Some people burn-out and some never do.

 

Cookie, I think handling stress is actually pretty complicated.

Sure, some of it--maybe even a lot of it--is attitude, mind over matter.

But I think some of it also depends on individual chemical make-up. I think some people simply make more "stress hormones" than others: http://stress.about.com/od/stresshealth/a/cortisol.htm

To some extent, it may be possible to control this production. There is supposed to be a natural relaxation response after the "fight or flight" mode is no longer needed, but some people seem to stay in "fight of flight" mode 24-7. Things like yoga and exercise would probably be very helpful. Some people swear by biofeedback.

 

From what I’ve read here, a laby doesn’t always go smoothly….fortunately for me, it did. Living a normal daily life without giving a second thought to MM and the hell I was in for so many years seems so surreal. But I must admit Dr. Rauch was instrumental in turning my life around….the surgery was uneventful and that was key.
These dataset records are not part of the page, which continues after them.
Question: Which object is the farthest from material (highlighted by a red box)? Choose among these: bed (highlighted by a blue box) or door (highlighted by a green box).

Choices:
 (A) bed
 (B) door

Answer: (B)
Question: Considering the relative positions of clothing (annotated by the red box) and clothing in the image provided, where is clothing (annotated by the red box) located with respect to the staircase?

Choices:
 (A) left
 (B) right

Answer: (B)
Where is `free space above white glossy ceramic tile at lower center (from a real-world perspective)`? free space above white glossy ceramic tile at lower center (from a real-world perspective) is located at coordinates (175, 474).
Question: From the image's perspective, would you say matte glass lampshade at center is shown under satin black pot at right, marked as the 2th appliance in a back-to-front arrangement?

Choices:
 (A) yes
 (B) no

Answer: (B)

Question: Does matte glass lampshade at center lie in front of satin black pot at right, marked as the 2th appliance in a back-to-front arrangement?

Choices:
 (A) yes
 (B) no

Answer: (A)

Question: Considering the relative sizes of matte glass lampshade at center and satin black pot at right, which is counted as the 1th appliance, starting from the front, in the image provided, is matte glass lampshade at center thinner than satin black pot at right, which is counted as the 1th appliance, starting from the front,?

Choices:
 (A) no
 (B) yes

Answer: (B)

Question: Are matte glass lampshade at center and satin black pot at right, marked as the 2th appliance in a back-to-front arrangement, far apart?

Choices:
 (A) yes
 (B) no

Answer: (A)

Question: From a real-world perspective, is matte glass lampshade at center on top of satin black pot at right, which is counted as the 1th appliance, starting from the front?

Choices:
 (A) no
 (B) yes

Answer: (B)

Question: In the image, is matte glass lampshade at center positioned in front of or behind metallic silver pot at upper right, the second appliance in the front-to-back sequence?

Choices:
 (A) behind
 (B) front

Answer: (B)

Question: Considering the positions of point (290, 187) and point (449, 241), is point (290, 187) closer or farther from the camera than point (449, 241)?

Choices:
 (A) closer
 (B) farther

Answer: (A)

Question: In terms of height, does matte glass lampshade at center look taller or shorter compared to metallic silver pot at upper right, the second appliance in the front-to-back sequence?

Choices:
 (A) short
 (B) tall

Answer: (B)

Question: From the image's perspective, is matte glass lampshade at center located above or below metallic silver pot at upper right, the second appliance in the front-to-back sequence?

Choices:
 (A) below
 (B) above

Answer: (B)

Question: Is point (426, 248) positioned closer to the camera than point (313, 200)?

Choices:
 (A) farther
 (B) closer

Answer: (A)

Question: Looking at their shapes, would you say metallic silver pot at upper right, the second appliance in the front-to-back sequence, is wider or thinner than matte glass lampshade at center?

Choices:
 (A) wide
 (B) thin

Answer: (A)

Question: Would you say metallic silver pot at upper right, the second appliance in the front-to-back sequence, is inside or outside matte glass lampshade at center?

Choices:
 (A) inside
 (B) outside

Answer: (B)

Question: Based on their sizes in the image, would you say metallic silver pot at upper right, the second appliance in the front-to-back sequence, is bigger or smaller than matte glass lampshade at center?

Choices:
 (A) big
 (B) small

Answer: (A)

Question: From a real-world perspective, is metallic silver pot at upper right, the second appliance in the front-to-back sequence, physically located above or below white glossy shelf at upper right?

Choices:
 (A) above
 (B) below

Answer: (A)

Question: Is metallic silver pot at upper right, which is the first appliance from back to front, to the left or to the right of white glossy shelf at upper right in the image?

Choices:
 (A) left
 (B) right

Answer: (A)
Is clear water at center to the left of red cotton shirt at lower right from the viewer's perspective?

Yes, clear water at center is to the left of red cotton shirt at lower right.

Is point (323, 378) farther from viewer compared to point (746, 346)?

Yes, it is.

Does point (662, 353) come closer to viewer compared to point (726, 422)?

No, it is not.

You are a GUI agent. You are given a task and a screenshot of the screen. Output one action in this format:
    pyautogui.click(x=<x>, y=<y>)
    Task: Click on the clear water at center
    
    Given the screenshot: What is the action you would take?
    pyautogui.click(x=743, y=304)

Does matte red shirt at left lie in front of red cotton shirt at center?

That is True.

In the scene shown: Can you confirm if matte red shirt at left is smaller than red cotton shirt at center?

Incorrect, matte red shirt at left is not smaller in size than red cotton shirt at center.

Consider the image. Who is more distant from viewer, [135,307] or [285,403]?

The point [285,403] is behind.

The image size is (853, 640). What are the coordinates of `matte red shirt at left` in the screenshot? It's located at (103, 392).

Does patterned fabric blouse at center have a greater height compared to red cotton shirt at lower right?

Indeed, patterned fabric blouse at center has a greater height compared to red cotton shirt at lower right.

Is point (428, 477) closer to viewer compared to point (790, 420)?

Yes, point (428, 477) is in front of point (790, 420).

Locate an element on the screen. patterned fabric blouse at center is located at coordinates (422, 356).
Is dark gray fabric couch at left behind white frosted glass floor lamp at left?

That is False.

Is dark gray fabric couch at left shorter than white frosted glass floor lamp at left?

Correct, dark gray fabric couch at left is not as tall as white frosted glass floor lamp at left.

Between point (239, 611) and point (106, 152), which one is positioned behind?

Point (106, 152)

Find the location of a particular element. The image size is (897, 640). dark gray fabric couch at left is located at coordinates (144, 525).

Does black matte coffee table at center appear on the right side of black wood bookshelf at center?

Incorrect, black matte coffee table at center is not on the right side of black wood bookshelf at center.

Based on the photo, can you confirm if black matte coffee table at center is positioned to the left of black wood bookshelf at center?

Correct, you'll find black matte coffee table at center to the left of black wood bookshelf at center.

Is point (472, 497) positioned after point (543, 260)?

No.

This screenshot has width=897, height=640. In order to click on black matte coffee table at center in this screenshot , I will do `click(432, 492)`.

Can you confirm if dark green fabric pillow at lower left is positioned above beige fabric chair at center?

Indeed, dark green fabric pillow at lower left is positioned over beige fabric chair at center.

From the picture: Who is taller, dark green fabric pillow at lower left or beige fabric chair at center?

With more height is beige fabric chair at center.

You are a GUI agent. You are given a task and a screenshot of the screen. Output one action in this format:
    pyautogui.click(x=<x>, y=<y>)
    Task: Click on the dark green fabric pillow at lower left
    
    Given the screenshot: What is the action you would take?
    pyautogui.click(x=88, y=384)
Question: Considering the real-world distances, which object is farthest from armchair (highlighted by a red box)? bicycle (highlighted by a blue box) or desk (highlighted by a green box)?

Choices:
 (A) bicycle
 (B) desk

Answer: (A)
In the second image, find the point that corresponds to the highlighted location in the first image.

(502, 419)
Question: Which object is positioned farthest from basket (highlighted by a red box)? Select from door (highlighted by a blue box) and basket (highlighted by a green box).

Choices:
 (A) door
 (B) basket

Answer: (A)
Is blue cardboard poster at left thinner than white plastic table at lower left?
I hope more can experience the life altering change I went thru….a good doctor and supportive family are essential. Although we are in the clutches of this disease, our spouses and family members are caught-up in the same living hell and emotional pain. My life was quickly spirally downward to an unknown bleak future, I could not have done it alone.

 

YES, YES and YES.
I haven't been to this forum in about 2 years, but lately I feel another attack coming so I'm becoming active here again.
People ABSOLUTELY leave when they feel better. Consequently, the forum can appear much more doom and gloom than reality. No doubt about it.

 

drewzilla, we have to keep that in mind, don't we? That this is just a VERY small sample of people with MM....maybe the 1% in which treatment didn't work or those who are not interested in pursuing further treatment. Thanks for reminding me that this board does not represent the full picture!

 

I think I was near burn out when the drops started. I often wondered if I would had tried to wait it out...

My Dr. does not believe in burn out

 

There is always that maybe--but at some point, a person can't take it anymore. You did right for your situation.

 

I like to think so.

 

My doc said burnout can happen, but that there is no average time until..............so some may never get it. It's not something you can count on, but it provides hope for all.

 

I can only speak for myself, but burnout happened for me in my left ear 15 years ago.

 

I've learned from an unrelated site that many times people arn't gone, they read but just seldom/never post anymore

 

I think most people who get suscessful gent, vns or laby's

Just go on as they are considered cured.

Know a guy who had IM strep and one with a double laby and they don't come around at all.
They both feel the only solution is gent, laby, vns and don't want to be ridiculed or engage in the alternative theories. So they just go about life?

As one said to me, why waste my time. They don't want to hear my story and solution, thy want to debate vitamins.

 

My doc has me on Klonopin which is in the same category -- benzo's. From what I've heard about many oto's here in the states are they don't like to give them out because they may prevent the brain from compensating as quickly as if you are off of it.

But If I didn't take it, I wouldn't be out of bed. I take .5 mg 3x's a day which is a relatively low dose and I've been on that level now for 7 yrs. The only thing is since it can be addicting your doc needs to make sure you aren't adjusting to it too quickly and needing higher doses.

 

Dont know any that have ever gotten better.. maybe a long remission but not for good.